I automated by TBR list
2026-05-06
Tags: Books, Programming
This is going to get a little mathsy at times, but I've tried to write for a general, non-techy audience. If maths scares you, feel free to skip over it.
The Idea
When you go to the library, books are usually organised by topic, and then by author's name. This is generally a great system: if you know exactly what you're looking for, you know exactly where to find it, and if you know vaguely which subject you want to read about, you know roughly where to look.
But what if you want to introduce new parameters to your search? Perhaps you want books on a particular subject with a particular perspective or writing style. That's difficult to determine from a bookshelf, and even internet searches will have trouble with such queries.
I thought to myself, what if we could organise books in by more than just two properties? Perhaps in addition to going along a shelf to browse by author, you could look up and down shelves to browse by, say, readers' ideal level of expertise? Add in some depth and browse forward and backwards to browse by the length of the book? I imagined an n-dimensional library, where readers could browse in all sorts of imaginary directions to find the perfect book.
Then it occurred to me: We can organise things in more than just 2 dimensions, using the magic of computers and maths! If we dilute the essence of a book into some numerical representation of all its qualities, we can arrange them by all those qualities simultaneously and browse based on their distance from a known point!
Ethical Considerations
As with all software, there are some ethical considerations to be had. I'd say that the considerations here are particularly important, especially in this day and age.
Generative "AI" is, of course, awful. In the software world it creates countless bugs and deletes production databases, and in the creative world, companies are using its soulless, stolen "art" to devalue the hard work of artists, jeopardise their income, and give ugly and meaningless slop to consumers. This project doesn't use any generative models. It uses a "text transformer", which have been used for searching and semantic analysis since long before the advent of ChatGPT. It is fundamentally incapable of generating any "new" text. This is not "AI" as it has come to be known by the general populaton; it is machine learning, a decades-old practice with many wonderful applications. All the input data I used comes from Project Gutenberg, a library of over 75,000 free ebooks with expired copyright or which are dedicated to the public domain. All the work here happened on my own hardware, meaning I never uploaded any content to a service which might use it to train their own large language models. In summary: nobody is losing out on any money or other material gain because of what I've done here.

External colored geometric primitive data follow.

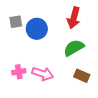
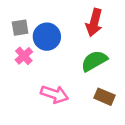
pink cross: (19, 72) -> (24, 56), moved, turned -32

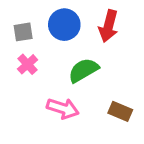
blue circle: (47, 37) -> (64, 25), moved
green semicircle: (94, 61) -> (83, 70), moved

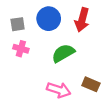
pink cross: (28, 64) -> (21, 49), turned -32
pink arrow: (63, 108) -> (59, 90), moved

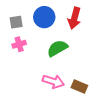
pink cross: (21, 49) -> (19, 44), turned -32
brown rectangle: (91, 84) -> (79, 86), moved

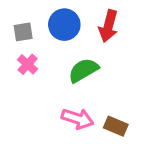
pink cross: (19, 44) -> (28, 64), turned -32

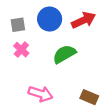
red arrow: (108, 26) -> (84, 20), turned -130
pink arrow: (78, 119) -> (41, 94), moved

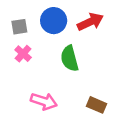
green semicircle: (64, 54) -> (70, 58), turned -75

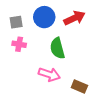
pink cross: (23, 54) -> (19, 44), turned -32
pink arrow: (44, 101) -> (49, 74), moved

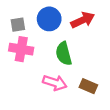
pink cross: (19, 44) -> (21, 49), size x1.5
brown rectangle: (79, 87) -> (88, 86), moved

I'm also mindful of the dangers of staying in one's comfort zone, and how important it is to read about a wide variety of topics from a range of perspectives. If I just recommend a book that's almost exactly like what you just read, and then again, and again, you'll stay within a very small echo chamber. To mitigate this, I added an "adventure" value (more on that later) to introduce a bit of deviance from the exact most similar work to what you asked for.
Techy stuff
All the code I wrote for this is was in C#/.NET. I used the Xenova All MiniLM L6 V2 (an ONNX model released under Apache 2.0, which embeds text in 384 dimensions) on a computer with a 3.7GHz Intel W-1290P CPU. As previously mentioned, input data comes from Project Gutenberg.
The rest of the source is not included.